2. The floating exchange rate system is about to be folded.

3. By default or design we are going to a one-world currency and a one-world central bank of central banks.

4. For Portugal, Ireland, Italy, Greece or Spain to break off from the euro would be an expansion of the floating exchange rate system under present conditions.

5. There are presently 3 major currencies. That is the US dollar, the euro and gold.

6. The SDR was an attempt to form a single reserve currency that never took flight.

7. The SDR is an accounting unit made up of an index of currencies much like the USDX."


it would be interesting to hear Sinclair & Rickards do a roundtable on world currencies on KWN or Financial Sense of Chris Martenson or somewhere.
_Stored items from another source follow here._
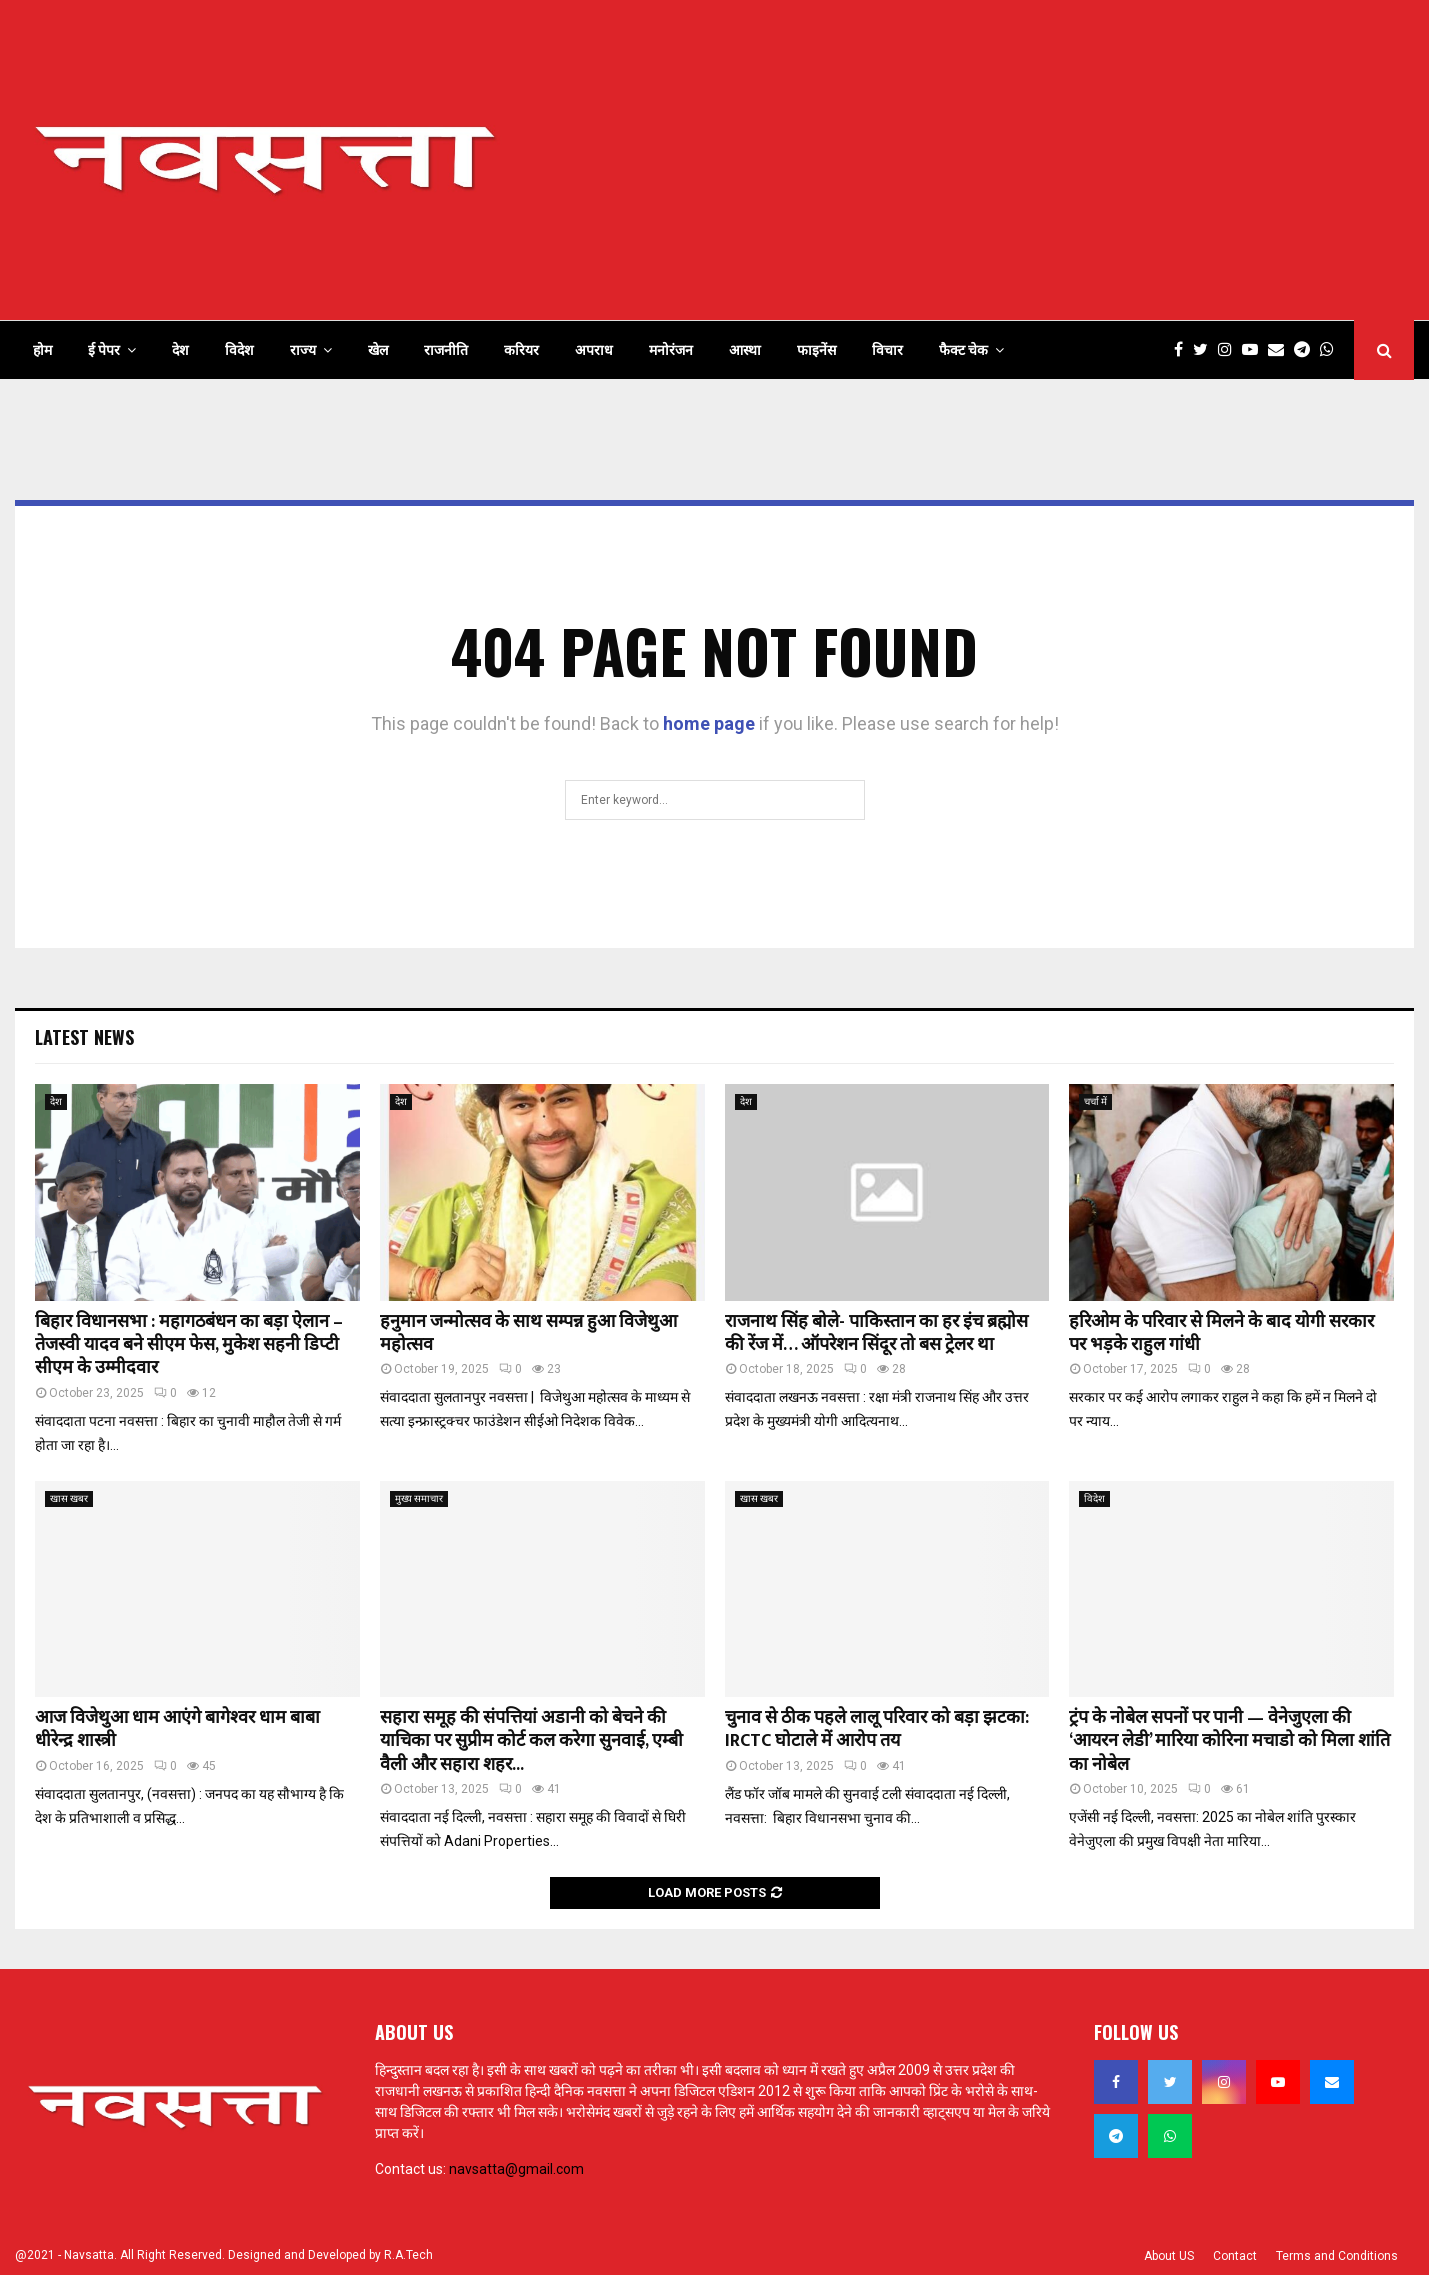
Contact (1235, 2256)
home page (709, 723)
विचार (887, 350)
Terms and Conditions (1337, 2256)
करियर (521, 350)
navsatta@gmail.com (516, 2169)
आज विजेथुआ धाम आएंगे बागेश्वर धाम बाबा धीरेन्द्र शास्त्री (177, 1729)
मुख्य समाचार (419, 1498)
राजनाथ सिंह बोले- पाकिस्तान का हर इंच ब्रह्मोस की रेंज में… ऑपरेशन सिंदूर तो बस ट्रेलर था (876, 1333)
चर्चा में (1095, 1101)
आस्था (745, 350)
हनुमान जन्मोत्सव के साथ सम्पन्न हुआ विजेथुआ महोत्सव (528, 1333)
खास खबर (69, 1498)
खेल (378, 350)
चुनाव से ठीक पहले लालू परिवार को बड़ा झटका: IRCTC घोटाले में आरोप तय (877, 1729)
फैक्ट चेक (963, 350)
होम (42, 350)
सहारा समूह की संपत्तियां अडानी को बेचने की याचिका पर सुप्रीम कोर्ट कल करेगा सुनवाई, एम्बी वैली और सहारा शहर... (531, 1741)
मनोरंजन (671, 350)
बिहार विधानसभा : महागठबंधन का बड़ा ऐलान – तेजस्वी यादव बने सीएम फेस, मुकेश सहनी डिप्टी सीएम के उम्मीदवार (189, 1345)
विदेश (239, 350)
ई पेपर (104, 350)
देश (180, 350)
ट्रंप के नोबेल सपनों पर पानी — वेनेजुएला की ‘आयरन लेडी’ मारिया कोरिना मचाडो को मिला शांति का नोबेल (1229, 1741)
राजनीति (446, 350)
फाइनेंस (816, 350)
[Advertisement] (1050, 160)
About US (1169, 2256)
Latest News (84, 1037)
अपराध (594, 350)
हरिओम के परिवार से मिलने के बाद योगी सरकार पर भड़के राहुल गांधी (1221, 1333)
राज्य (303, 350)
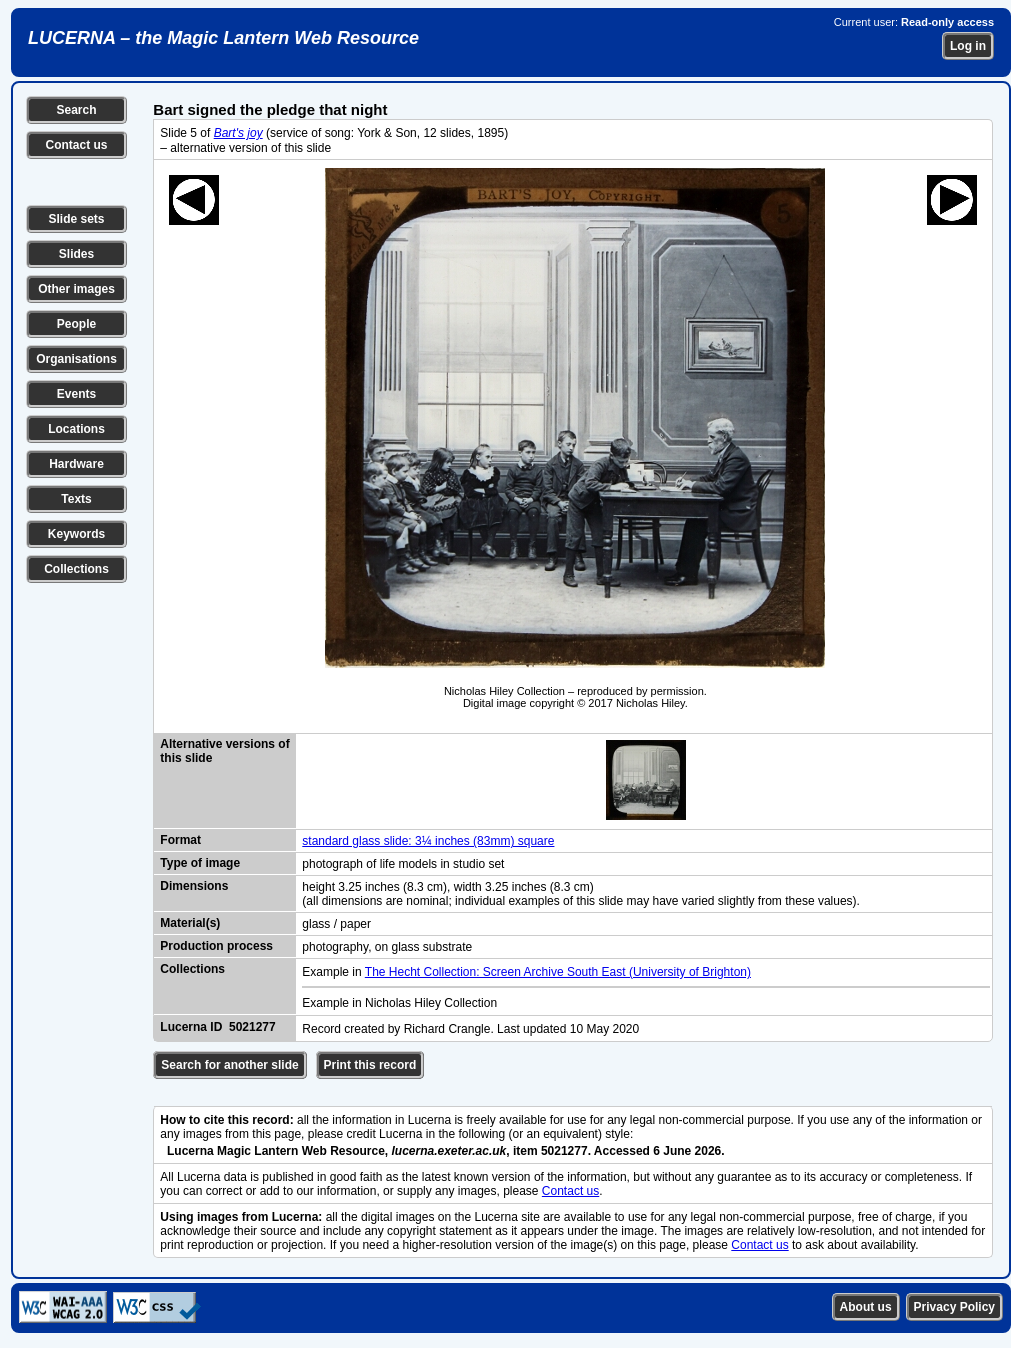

it's often odd to hear people talk about world reserve currencies when they don't mention gold or talk it down. since neither Sinclair nor Richards are anti-gold they could probably shed some light on "how it would work". for example, what it would take to make the US accept such a move.

since China is stockpiling gold faster than the US, i would think there might be a comparative advantage (for the US) in doing the move sooner rather than later. between domestic production & importing, i think China is adding about 800 tons per year to their reserves. the longer this goes on, the more negotiating power China has in promoting a gold backed world reserve currency - e.g. the Yuan/ Remnimbi.